Tips for addressing issues with adult children of divorce:

  1. CREATE AN OPEN DIALOGUE AND EXPECT LIFE EVENTS TO TRIGGER FEELINGS – Don’t assume that you have talked through everything after the first conversation. Feelings will come back up, especially with triggering life events like birthdays, holidays and other major milestones.  Remember to focus on your individual relationship with your child and not whatever the other parent is choosing to do.  It is also important that the divorcing parent not turn to their adult children for emotional support.  Venting to your children about the other parent can have long lasting negative effects.   At these times, friends, co-workers, and therapists may be more appropriate sounding boards.
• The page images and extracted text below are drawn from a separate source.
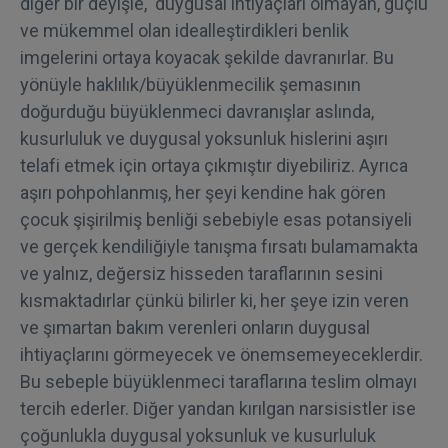
diğer bir deyişle, duygusal ihtiyaçları olmayan, güçlü
ve mükemmel olan idealleştirdikleri benlik
imgelerini ortaya koyacak şekilde davranırlar. Bu
yönüyle haklılık/büyüklenmecilik şemasının
doğurduğu büyüklenmeci davranışlar aslında,
kusurluluk ve duygusal yoksunluk hislerini aşırı
telafi etmek için ortaya çıkmıştır diyebiliriz. Ayrıca
aşırı pohpohlanmış, her şeyi kendine hak gören
çocuk şişirilmiş benliği sebebiyle esas potansiyeli
ve gerçek kendiliğiyle tanışma fırsatı bulamamakta
ve yalnız, değersiz hisseden taraflarının sesini
kısmaktadırlar çünkü bilirler ki, her şeye izin veren
ve şımartan bakım verenleri onların duygusal
ihtiyaçlarını görmeyecek ve önemsemeyeceklerdir.
Bu sebeple büyüklenmeci taraflarına teslim olmayı
tercih ederler. Diğer yandan kırılgan narsisistler ise
çoğunlukla duygusal yoksunluk ve kusurluluk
  2. MAKE A PLAN – If you can, meet with the other parent and try to come up with a plan for talking to your adult children and handling future events and family traditions with grace. If you cannot meet with them in person, communicate through email, your lawyer, a mediator or therapist.  Divorce can feel overwhelming and immediate, or stuck in the past, but look forward and think about how you would like your holidays and time with your children to look.
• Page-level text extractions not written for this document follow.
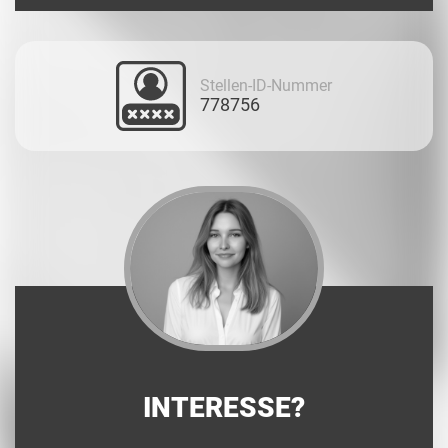
Stellen-ID-Nummer
778756
INTERESSE?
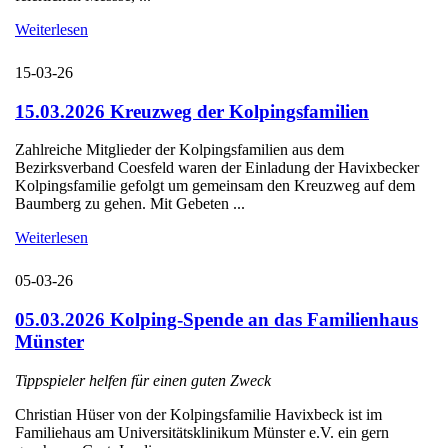
Weiterlesen
15-03-26
15.03.2026 Kreuzweg der Kolpingsfamilien
Zahlreiche Mitglieder der Kolpingsfamilien aus dem
Bezirksverband Coesfeld waren der Einladung der Havixbecker
Kolpingsfamilie gefolgt um gemeinsam den Kreuzweg auf dem
Baumberg zu gehen. Mit Gebeten ...
Weiterlesen
05-03-26
05.03.2026 Kolping-Spende an das Familienhaus
Münster
Tippspieler helfen für einen guten Zweck
Christian Hüser von der Kolpingsfamilie Havixbeck ist im
Familiehaus am Universitätsklinikum Münster e.V. ein gern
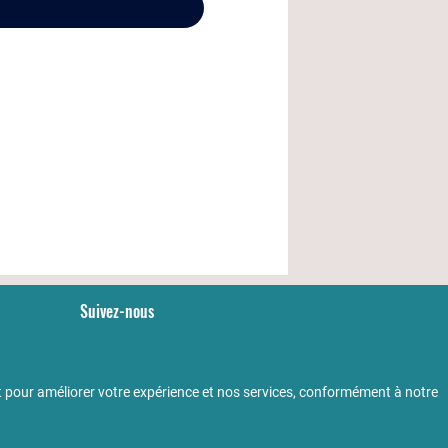
Suivez-nous
YouTube
LinkedIn
 pour améliorer votre expérience et nos services, conformément à notre
Facebook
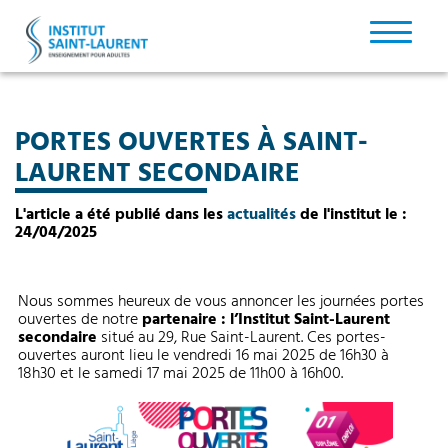
PORTES OUVERTES À SAINT-
LAURENT SECONDAIRE
L'article a été publié dans les
actualités
de l'institut le :
24/04/2025
Nous sommes heureux de vous annoncer les journées portes
ouvertes de notre
partenaire : l’Institut Saint-Laurent
secondaire
situé au 29, Rue Saint-Laurent. Ces portes-
ouvertes auront lieu le vendredi 16 mai 2025 de 16h30 à
18h30 et le samedi 17 mai 2025 de 11h00 à 16h00.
  3. SHARE OR ALTERNATE – Be cordial. If that is not possible, take turns.  Many families cannot celebrate Christmas or birthdays together.  You may have to accept this.  If you think your family would have a better experience with Dad on Christmas and Mom on Christmas Eve then execute that plan with your children.
  4. SIGNIFICANT OTHER – There may be other considerations that are unique for your family that you should talk about like introducing your adult children to a new significant other. Planning ahead before new partners are in the picture may help to avoid future clashes.
  5. DO NOT MAKE YOUR CHILD MANAGE YOU – Even when you have a plan, communicate with the child who has an event coming up, and with the other parent. Email if that works for you or meet in person if you can.  Remember, your children are the ones graduating or getting married, they don’t also need to be managing your new relationship or your relationship with their other parent.
  6. MANAGE YOUR OWN BEHAVIOR – Think about the memories you want your children to have. Close your eyes. Imagine the event in your mind; how does it look for your child? What does that mean about how you need to behave? You cannot change your former spouse, but you can control your own actions.  There is no shame in engaging a professional to help you make this transition. Remember that these events are not about you, they are about your children, whether your children are 3 or 30.
  7. ROLE PLAY– If you do not have a counselor, role play, and think through how you will manage, with grace, the moments of tension or button pushing.
  8. BE FLEXIBLE – Unlike working with minor children, adult children of divorce have ideas of their own. They might want to take the opportunity to change the traditions they experienced as children.  Your traditions may transform again with the birth of a child, or if your children move away.  All of this is expected.  You will be more likely to spend these important moments with your children if you take the time to address their needs and respond to them with flexibility.  Flexibility is the key to having your divorce impact your children the least.
  9. TAKE A DEEP BREATH – Adult children won’t remember that mom was not supposed to be at dinner, because that was dad’s time, but they will remember if mom and dad have a blow up at the Christmas dinner table and ruin everyone’s holiday.
  10. TAKE ANOTHER DEEP BREATH – Remember that it will get easier with time. Having the tough conversation now with adult children of divorce will help both mom and dad reach closure, so that events like graduation can just be fun!

 

CONGRATULATIONS TO ALL OF THE 2016 GRADUATES AND TO ALL THE FAMILY MEMBERS WHO WERE ABLE TO BE THERE PEACEFULLY TO WITNESS THEIR ACCOMPLISHMENT!